Sessions include activities like horse grooming, Caplan said. No riding takes place.

“How are you making that horse feel?” she said. “How do you feel while grooming? … It’s a very cathartic type of exercise.”

Nicoll said the horse gets to make a lot of choices during the sessions, such as whether they want to come close or stay far away.

The horses pick up on the family dynamic in the moment, Nicoll said.

“The family’s energy pings off of the horse’s as a herd’s energy versus our energy. A lot of stuff that normally isn’t talked about in office therapy gets presented to you right in the moment. It can be processed then or people leave the barn with curiosity,” she said.

Seeking grant funding

Nicoll said the organization is hoping to receive additional grants, such as American Rescue Plan Act (ARPA) funding from the Town of Wallingford, to help support this program.

People can also donate by going to www.soul-friends.org.

“It’s expensive, (horses) eat a lot of hay and grain, and of course (there is) their care, their consistent veterinary care and that’s if nothing arises,” Caplan said. “With any living being, things arise, so that part is very expensive.
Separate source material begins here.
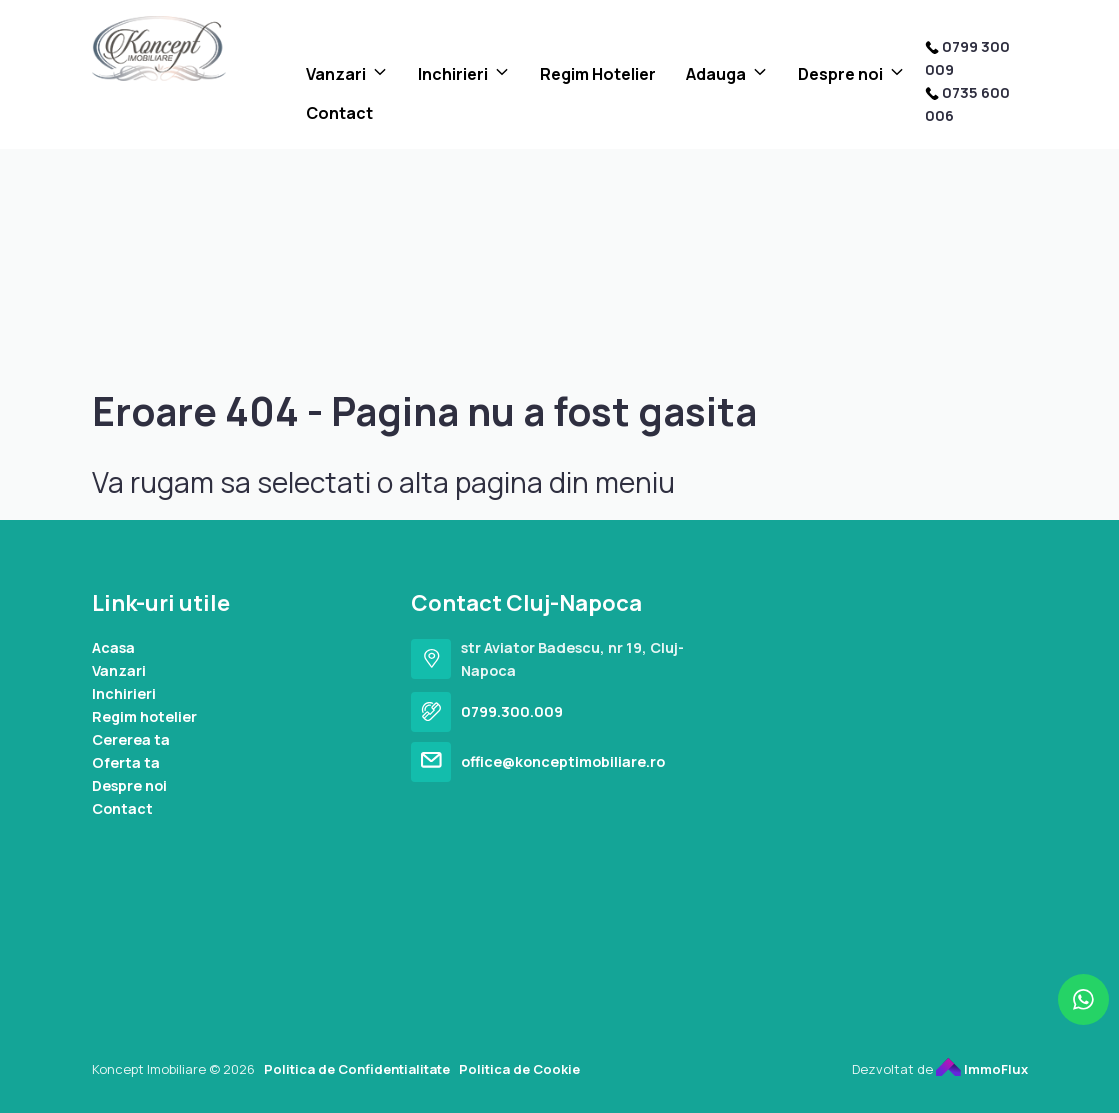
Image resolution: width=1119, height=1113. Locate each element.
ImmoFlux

Even just maintaining the area that they are in, the barn and the fencing.”

Soul Friends works with three barns in Connecticut — Dream View Farm in Meriden, All The King’s Horses in Northford and Hillside Equestrian Meadows in Wolcott — that Nicoll said believe in the healing benefits of equine assisted therapy.

“These partnerships allow us to treat and provide services that are unique and innovative to more families in different areas,” Nicoll said.

“What we tie into (this specific program) is for families to work on their narrative of being a veteran or a first responder, what does that mean to them?” she said. “How does it affect their relationships? How does it affect boundary setting? Discipline?”

During the therapy sessions, Nicoll said Soul Friends pays for two staff members to be at each session, along with paying the barn for its use.

Soul Friends also received funding from the American Quarter Horse Association to train mental health providers and equine specialists in over five internationally recognized training programs. Nicoll said it was important for the staff to be trained in incorporating horses in clinical work.

The biggest takeaway from this program is how horses can help shift family roles, “and create an element of curiosity for families to have change,” Nicoll said. “It’s wonderful to watch.”